Four-Way Test: Our Web page on the Four-Way Test has links to articles about the Four-Way Test and its inventor, Herbert J. Taylor.
Interact and Rotaract Clubs: Does your club sponsor an Interact or Rotaract club? Find out more about these clubs at My Rotary: Interact. Rotaract. Find out about the clubs sponsored by the Rotary Club of Fairhope at this website: Interact. Rotaract. Our home page also has links to the websites and Facebook pages of the clubs we sponsor.
Scholarships: Does your club offer scholarships for college or graduate study? The Rotary Club of Fairhope offers the Thomas S. Scoggins Memorial Scholarship. Other local clubs offer additional scholarship assistance. In the past, The Rotary Foundation, working through districts using SHARE funds, funded Rotary Ambassadorial Scholarships, now unfortunately defunct. My Rotary offers advice to clubs and districts on creating scholarships, which can be funded with district or global grants.
Vocational Visits: A Vocational Visit is an opportunity for Rotarians to learn more about organizations in the community and the work of their members by holding a meeting at the workplace of one of a club’s members. Among memorable Vocational Visits of the Rotary Club of Fairhope have been those to Thomas Hospital’s newly opened Wellness Center, the newly opened Thomas Medical Center in Daphne, Fairhope’s new police station/jail, the new arts wing at Fairhope High School, Crestview Aerospace, The Hamlet, the new Christian Life Center at Fairhope United Methodist Church, Windmill Market, B&B Pecans, and Homestead Village.

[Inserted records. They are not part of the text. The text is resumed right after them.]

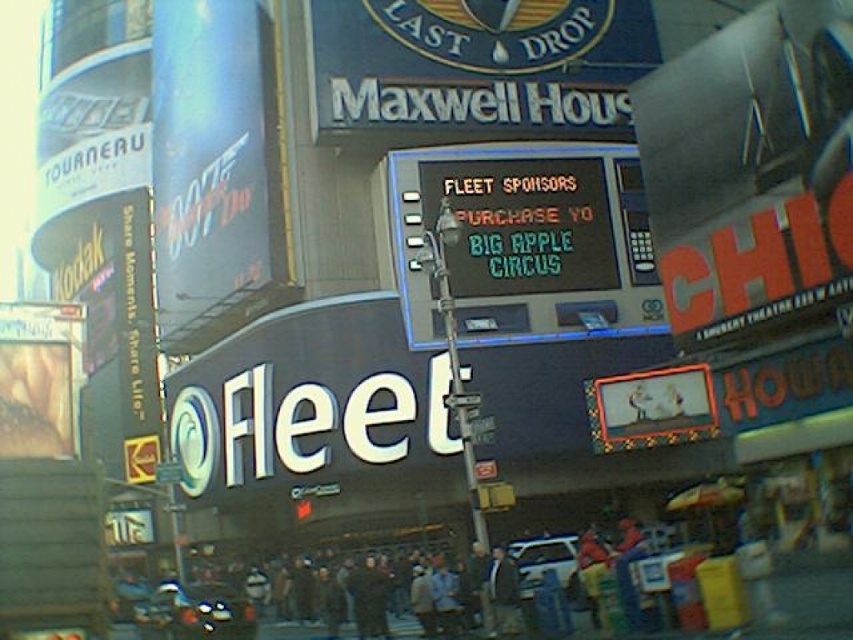 Does black digital sign at center have a lesser width compared to shiny black motorcycle at lower left?

Incorrect, black digital sign at center's width is not less than shiny black motorcycle at lower left's.

Which is behind, point (575, 243) or point (218, 611)?

The point (575, 243) is more distant.

Find the location of a particular element. The width and height of the screenshot is (853, 640). black digital sign at center is located at coordinates (523, 224).

Who is lower down, shiny black motorcycle at lower left or white matte car at center?

shiny black motorcycle at lower left is below.

Can you confirm if shiny black motorcycle at lower left is taller than white matte car at center?

Yes, shiny black motorcycle at lower left is taller than white matte car at center.

Which is behind, point (161, 588) or point (566, 568)?

The point (161, 588) is more distant.

Locate an element on the screen. The width and height of the screenshot is (853, 640). shiny black motorcycle at lower left is located at coordinates (194, 612).

Image resolution: width=853 pixels, height=640 pixels. Identify the location of white matte car at center. (544, 561).

Is white matte car at center positioned at the back of dark gray jacket at center?

That is True.

Describe the element at coordinates (544, 561) in the screenshot. The width and height of the screenshot is (853, 640). I see `white matte car at center` at that location.

Identify the location of white matte car at center. (544, 561).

Youth Service: As noted earlier, the Four Avenues of Service have been in place since 1928. Rotarians have long been committed to serving youth in their communities, and over the years, Rotarians who felt strongly drawn toward working with children repeatedly called for Youth Service to be a fifth Avenue. Others argued for service to the handicapped. But RI Boards and Councils on Legislation countered that if “youth” became an avenue, there would soon be an argument for “the elderly” to become one; if “handicapped” were added, how long would it be before “poverty” or “environment” was demanded?
Rotary’s programs for youth, such as Interact, Rotaract, Rotary Youth Leadership Awards (RYLA), and Rotary Youth Exchange, often overlapped several Avenues. As Rotary clubs aged and it became clear that recruitment of younger members would be needed, there was renewed agitation for a separate Avenue. Accordingly, on April 28, 2010, New Generations Service became Rotary’s fifth Avenue of Service.

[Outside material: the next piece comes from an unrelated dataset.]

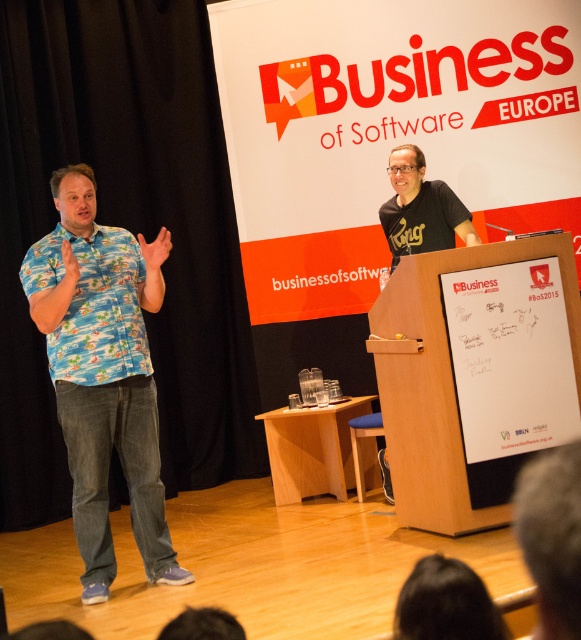 You are attending the Business of Software Europe conference and notice two items of interest in the image provided. The blue floral shirt at left and the light wood podium at center. Based on their positions, which one is higher up in the image?

The blue floral shirt at left is above the light wood podium at center, so the blue floral shirt at left is higher up in the image.

You are attending the Business of Software Europe conference and notice two items of interest in the image provided. The first is a man wearing a blue floral shirt at left, and the second is a light wood podium at center. From your vantage point, which of these two items appears taller?

The blue floral shirt at left is taller than the light wood podium at center.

Past RI President Luis Vicente Giay coined the term New Generations when he shared his belief that the future of Rotary relied on involving young people in the organization’s programs and activities. At the 1996 RI Convention in Calgary, Alberta, Canada, he said: “Our vision for the future, now more than ever, is the difference between success and failure. The New Generations are our investment in the future. Let us begin to build that future today.”
The name “New Generations Service” never had the simplicity of the other four Avenues, and in April 2015, the name was changed to “Youth Service.”